The Forward Arts Foundation's 2018 Flea Market is planned for this Friday and Saturday at the Atlanta History Center.
The event, themed “Flea-mingo Island” this year, begins with a preview party from 6 to 9 p.m. Thursday. The market is 10 a.m. to 4 p.m. Friday and 10 a.m. to 2 p.m. Saturday, in the lower level parking deck of the Atlanta History Center.
Co-chairs are Karen Brown, Clayton Howell and Laura Nunnally, with Sally Nunnally serving as honorary chairman.
As always, the market offers an array of decorative and designer items at far less than retail.
“Estate sale shoppers, interior designers and collectors of all kinds know us as a source for great finds at great prices,” Brown said.
Market admission is free and open to the public. Preview Party tickets are $30 in advance and $35 at the event. You can buy party tickets online at this link or at the Swan Coach House Gift Shop. Call 404-261-9855 for more information.
All proceeds benefit the visual arts in Atlanta through the programs of the Forward Arts Foundation, which has an intriguing origin story.
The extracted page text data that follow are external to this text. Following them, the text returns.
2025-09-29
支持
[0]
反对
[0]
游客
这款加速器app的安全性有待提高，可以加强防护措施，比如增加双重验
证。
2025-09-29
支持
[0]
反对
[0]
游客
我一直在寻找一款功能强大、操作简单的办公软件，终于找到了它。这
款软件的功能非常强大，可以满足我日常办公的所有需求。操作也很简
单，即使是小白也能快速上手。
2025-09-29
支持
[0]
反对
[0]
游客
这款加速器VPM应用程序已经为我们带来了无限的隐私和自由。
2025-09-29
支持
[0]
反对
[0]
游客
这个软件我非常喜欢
In the 1960s, a number of homes along Peachtree Street were razed to make way for the modern new Woodruff Arts Center. Gone, too, was the original coach house where members of the museum’s Women’s Auxiliary operated a gift shop and tea room. (The first Flea Market had been held on the grounds of the original High Museum in 1954.)
Undeterred by the price of progress, 12 auxiliary volunteers opted to find a new location and chartered the Forward Arts Foundation on Sept. 21, 1965. The Swan Coach House, which was the renovated carriage house originally part of the Edward Inman estate, opened in 1967. The restaurant, gift shop and gallery is near the Inman home known as the Swan House, which is now part of the Atlanta History Center’s campus.
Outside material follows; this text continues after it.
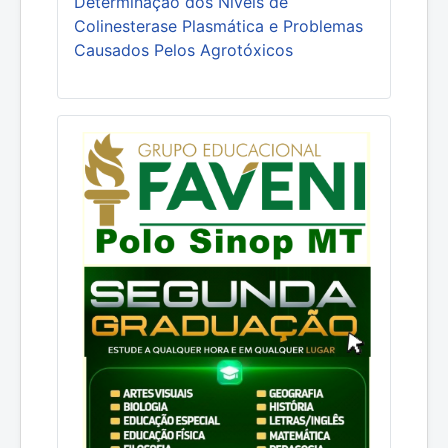
Determinação dos Níveis de
Colinesterase Plasmática e Problemas
Causados Pelos Agrotóxicos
The Forward Arts Foundation’s 1965 articles of incorporation listed the following founding members to be named as lifetime trustees: Louise Richardson Allen, Elkin Goddard Alston, Frances McDonald Carmichael, Anne Cox Chambers, Frances Floyd Cocke, Virginia Campbell Courts, Sylvia Montag Ferst, Isabelle Woolford Kennedy, Nora Clancy Maddox, Sara Giles Moore, Catherine Smith Nunnally and Josephine Crawford Robinson. They were initially dubbed “The Dirty Dozen” for their bold action in striking out to find a new coach house location, although the late Atlanta society writer Yolande Gwin insisted that “such chic, smart and prominent women” be known as the “Darling Dozen.”